The individual 1-4 legends shown in the table are explained in the website's file "Guide to the PROPHE Dataset", section on Data Substitution Guidelines”. On this site, the legends show the type of data substitution made but do not give details on the years and figures used for the substitution; please contact PROPHE if interested in such details. See also individual country notes.


Notes

PROPHE calculated private enrollment from the UIS’ data showing total enrollment and private share. PROPHE modified UIS country names to common and usually simpler ones used by the World Bank for Bolivia, Tanzania, United Kingdom, United States, Venezuela, and West Bank and Gaza, and added Kosovo as a country. Countries marked with (*) are considered remaining without PHE. 

No. Country Notes  
1 Afghanistan  Afghanistan. For Afghanistan, UIS provided only 2009 and 2011 data. However the 2009 and 2011 data are too divergent from each other. For 2009 their figures would yield a 20.5% private share (19,511/95,185) whereas for 2011their figures would yield a 1.3% private share (1,298/97,504). We turned to national data (Ministry of Education, in Aturupane, 2013), which provided 2001, 2003, 2006, 2009, and 2012 data for our estimates.

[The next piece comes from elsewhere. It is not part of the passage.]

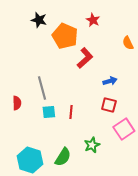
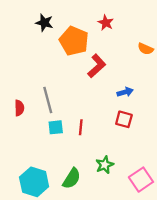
orange semicircle: (128, 43) -> (146, 49), turned -40
red semicircle: (17, 103) -> (19, 108), moved
pink square: (124, 129) -> (141, 180), moved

2 Algeria *  Algeria.* Algeria remains one of the few most important cases of 0 PHE, the largest case, faithful to French colonial roots. By 2014, however, concrete proposals were submitted to found private universities.

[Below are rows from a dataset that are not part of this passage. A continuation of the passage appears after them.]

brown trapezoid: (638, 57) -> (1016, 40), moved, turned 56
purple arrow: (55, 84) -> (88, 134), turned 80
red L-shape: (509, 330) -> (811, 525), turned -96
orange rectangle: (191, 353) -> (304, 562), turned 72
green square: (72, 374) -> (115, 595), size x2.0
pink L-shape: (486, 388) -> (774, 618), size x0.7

3 Barbados  Although we enter the UIS’s 0% private, we know that there is PHE in Barbados. Indeed the Barbados Accreditation Council lists 25 “post-secondary/tertiary education and training providers” but the list fails to include enrollment data. All we can say is that the private share is small, surely under 10% and probably under 5% of the undergraduate level.

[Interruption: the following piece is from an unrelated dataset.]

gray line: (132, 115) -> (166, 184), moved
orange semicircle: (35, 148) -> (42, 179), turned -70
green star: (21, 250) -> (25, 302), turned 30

4 Bhutan *  We put PHE enrollment for Bhutan as 0 because UIS showed 0 PHE enrollment in 2008. Bhutan remains without PHE, though now establishment of PHE is very much discussed.
5 Botswana  UIS did not provide PHE data for Botswana until their updates in 2016, offering data from 2008 to 2014. Our current estimates use these newly available data, although we had previously done our estimates using national data for 2008 (in Molutsi, 2009) and 2010 (in Tertiary Education Council, 2012). National data shows the private share as 40.0% for 2010. Estimates using national data showed it as 16.4% for 2005 and 6.7% for 2000, which are close to current estimates using UIS data.
6 Canada  UIS shows the public sector at 1,430,169 for 2010. Canada does not gather data on its national PHE even though PHE undeniably exists. Adding PROPHE’s 190,000 estimate to the reported public figure yields our total higher education enrollment of 1,620,169 and thus our PHE share of 11.7%. Our PHE figure is a compilation of estimates for PHE’s three components. For these estimates three leading experts—Scott Davies, Glen Jones, and Hans Schuetze—were consulted through emails as well as their pertinent publications. PROPHE has sometimes compromised among their estimates, and the experts are unanimous that all PHE figures are estimates only. Private universities (what Canadians often consider higher education as opposed to post-secondary) thus enter as 35,000. Easily the largest private enrollment is in career colleges. Our 135,000 estimate is deflated as these data are gathered from only those provinces with the largest enrollment and probably omit many language and similarly specialized institutions but inflated by the inclusion of programs only loosely qualifying as post-secondary and of part-time student (with full-time equivalency data not available). The third category is CEGEP, two-year general and vocational colleges in Quebec. Although often thought of as public, these institutions have private, religious status; they thus appear somewhat akin to “private/government-dependent” (and PROPHE tabulates as private).

7 China  China. China Data is from the Ministry of Education Website. Private enrollment (http://www.moe.edu.cn/publicfiles/business/htmlfiles/moe/s6200/201201/129597.html). Total enrollment is the sum of total undergraduate enrollment (http://www.moe.edu.cn/publicfiles/business/htmlfiles/moe/s6200/201201/129597.html) and graduate enrollment (http://www.moe.edu.cn/publicfiles/business/htmlfiles/moe/s6200/201201/129601.html). Although previously unavailable, China’s PHE data were recently reported by UIS as 15.5% for 2013 and 13.3% for 2014. Other government data shows a higher private share.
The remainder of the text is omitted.